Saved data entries
--

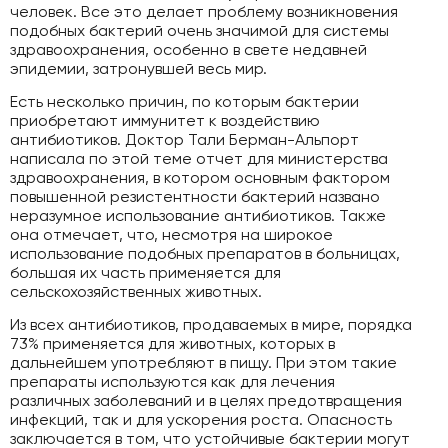
человек. Все это делает проблему возникновения
подобных бактерий очень значимой для системы
здравоохранения, особенно в свете недавней
эпидемии, затронувшей весь мир.
Есть несколько причин, по которым бактерии
приобретают иммунитет к воздействию
антибиотиков. Доктор Тали Берман-Альпорт
написала по этой теме отчет для министерства
здравоохранения, в котором основным фактором
повышенной резистентности бактерий названо
неразумное использование антибиотиков. Также
она отмечает, что, несмотря на широкое
использование подобных препаратов в больницах,
большая их часть применяется для
сельскохозяйственных животных.
Из всех антибиотиков, продаваемых в мире, порядка
73% применяется для животных, которых в
дальнейшем употребляют в пищу. При этом такие
препараты используются как для лечения
различных заболеваний и в целях предотвращения
инфекций, так и для ускорения роста. Опасность
заключается в том, что устойчивые бактерии могут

--

> [AIM OF THE EXERCISE]
Every line that holds the string "здравоохранения" must be copied from the records above.

> [RESPONSE TO THE TASK]
здравоохранения, особенно в свете недавней
здравоохранения, в котором основным фактором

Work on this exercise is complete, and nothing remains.